Chinese buyers lured by Tokyo property prices and yields
In mid-September, the CEO of a real estate brokerage held an investment seminar in a function room at the Shangri-La Hotel in Shanghai. The 40 attendees listened carefully to every word. This seminar was not about investing in Shanghai or Hong Kong, but was focused on the Japanese property market, in particular the areas in Tokyo and Osaka.
Promotional material handed out to attendees provided detailed information on the merits of investing in Japanese real estate, the purchase process and taxes, as well as information on ‘Abenomics’ and currency markets. With the recent weakening of the Yen, the pamphlet explained that a 30 million Yen apartment that would have cost 2.5 million Yuan in January 2012 could now be bought for 1.765 million Yuan (at January 2014 exchange rates). Note: As of November 24, it is the equivalent of 1.56 million Yuan.
Major companies right down to small agencies dealing only with Chinese buyers are busy organising property tours in Japan, with bus tours held almost every day.

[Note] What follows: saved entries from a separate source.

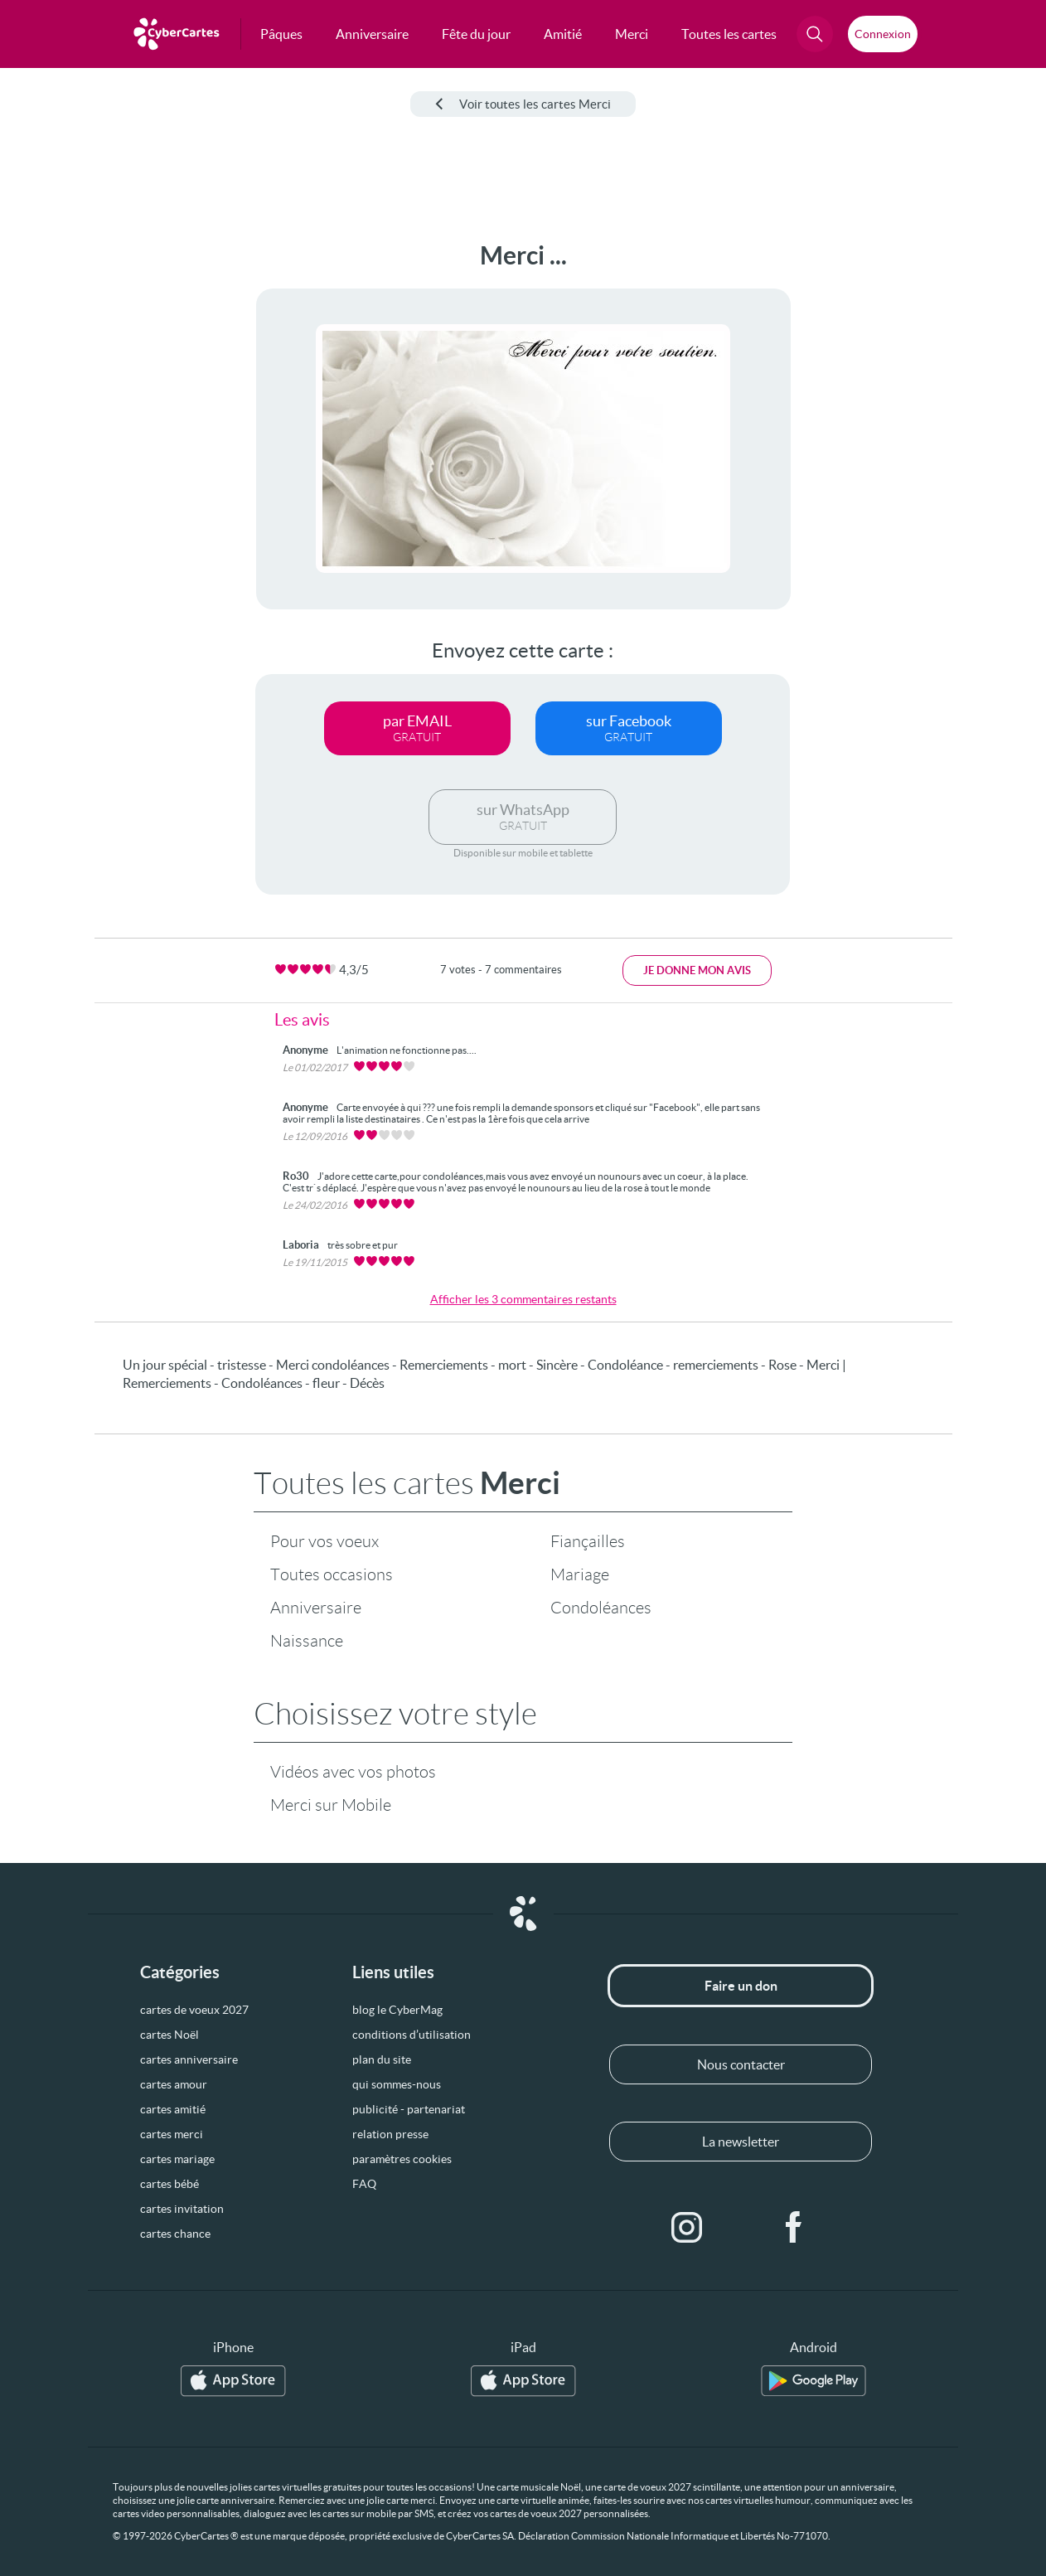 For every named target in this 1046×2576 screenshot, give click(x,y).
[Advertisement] (78, 490)
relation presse (390, 2134)
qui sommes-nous (396, 2084)
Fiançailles (587, 1541)
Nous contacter (741, 2064)
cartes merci (171, 2134)
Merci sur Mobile (330, 1805)
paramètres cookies (402, 2159)
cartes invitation (182, 2208)
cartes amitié (173, 2109)
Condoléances (600, 1607)
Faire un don (741, 1985)
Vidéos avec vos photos (353, 1772)
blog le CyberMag (397, 2009)
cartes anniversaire (189, 2059)
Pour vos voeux (324, 1541)
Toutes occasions (331, 1574)
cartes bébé (169, 2183)
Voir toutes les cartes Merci (523, 104)
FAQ (364, 2183)
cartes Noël (169, 2034)
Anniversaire (315, 1607)
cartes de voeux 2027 (194, 2009)
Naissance (306, 1641)
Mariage (579, 1574)
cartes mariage (177, 2159)
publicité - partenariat (408, 2109)
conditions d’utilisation (411, 2034)
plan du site (381, 2059)
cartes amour (173, 2084)
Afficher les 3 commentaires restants (523, 1299)
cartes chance (175, 2233)
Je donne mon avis (697, 970)
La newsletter (740, 2141) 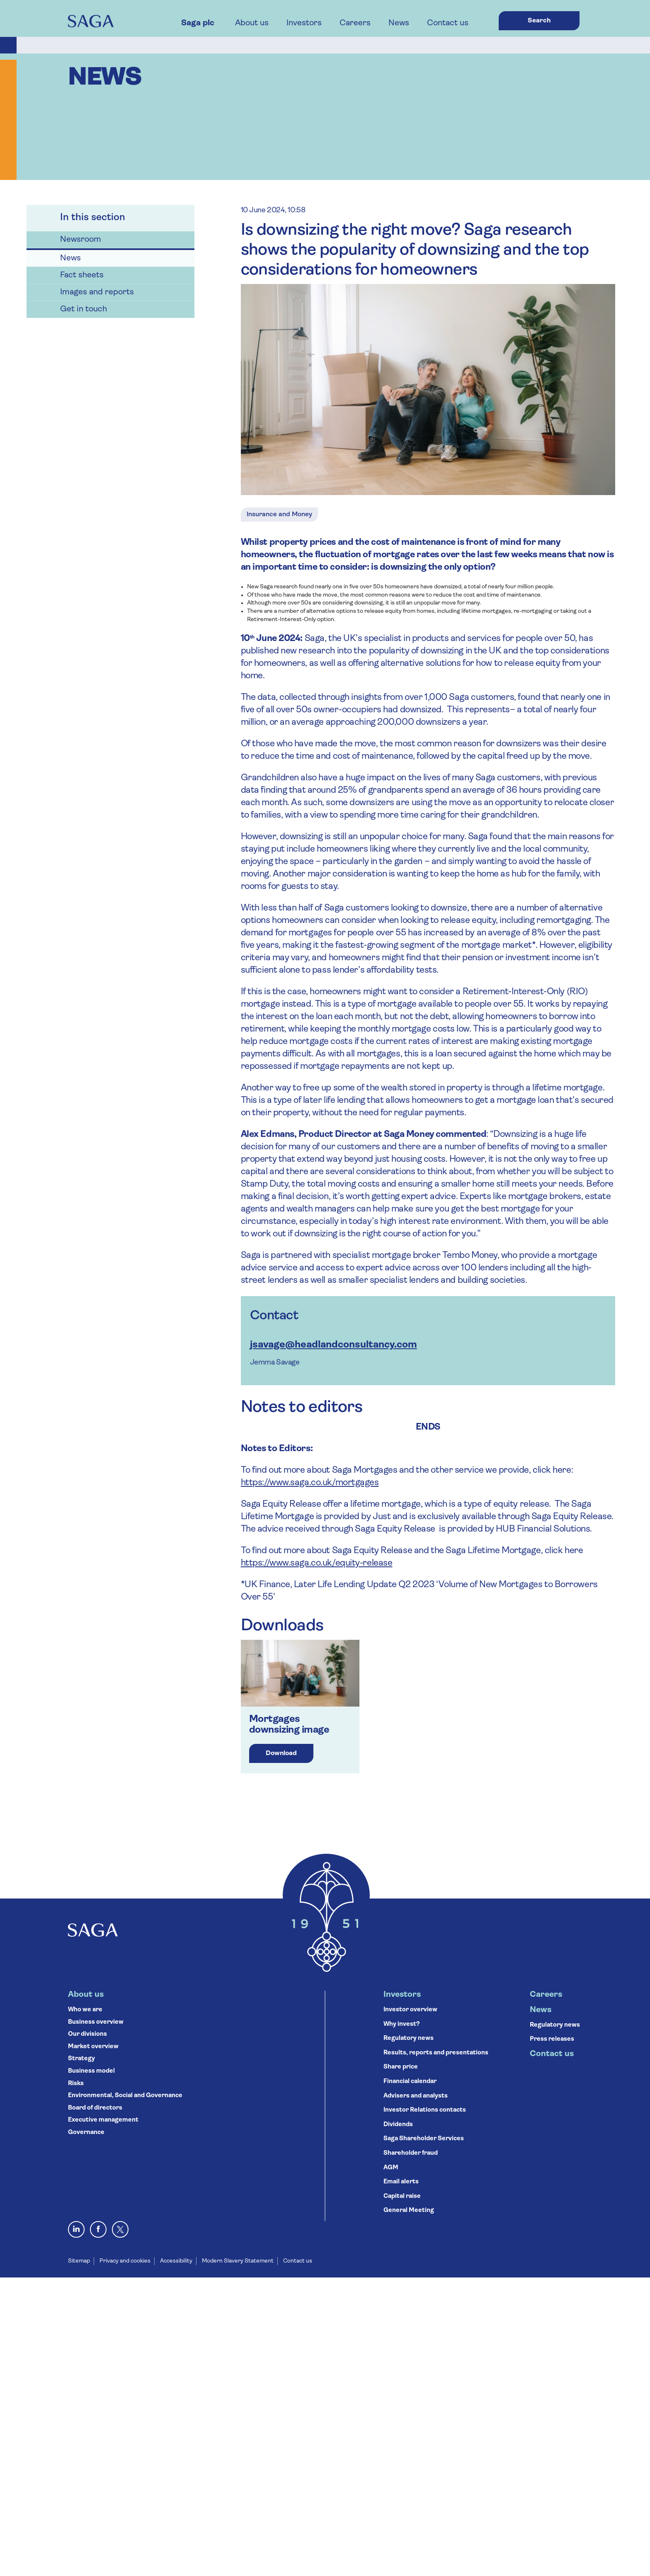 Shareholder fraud (410, 2153)
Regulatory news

A representative from a major brokerage said they have seen the number of inquiries jump by 1.5 times over the past 12 months and have attributed the strong interest to the falling Yen. Approximately half of the participants in their tours end up buying a property.
Taiwanese brokerage Sinyi plan to double their presence in Japan next year. They have already sold 20 billion Yen (170 million USD) worth of real estate in the first 10 months of 2014 and are expecting to close 450 deals worth 31 billion Yen in 2015.
An unnamed source in the the Nikkei Asian Review suggested that Taiwanese agencies could sell between 50 ~ 60 billion Yen (423 ~ 508 million USD) worth of Japanese real estate in 2014. This is still a small figure when compared to other destinations for Chinese money, such as the US where Chinese citizens bought 22 billion USD worth of homes in 2014.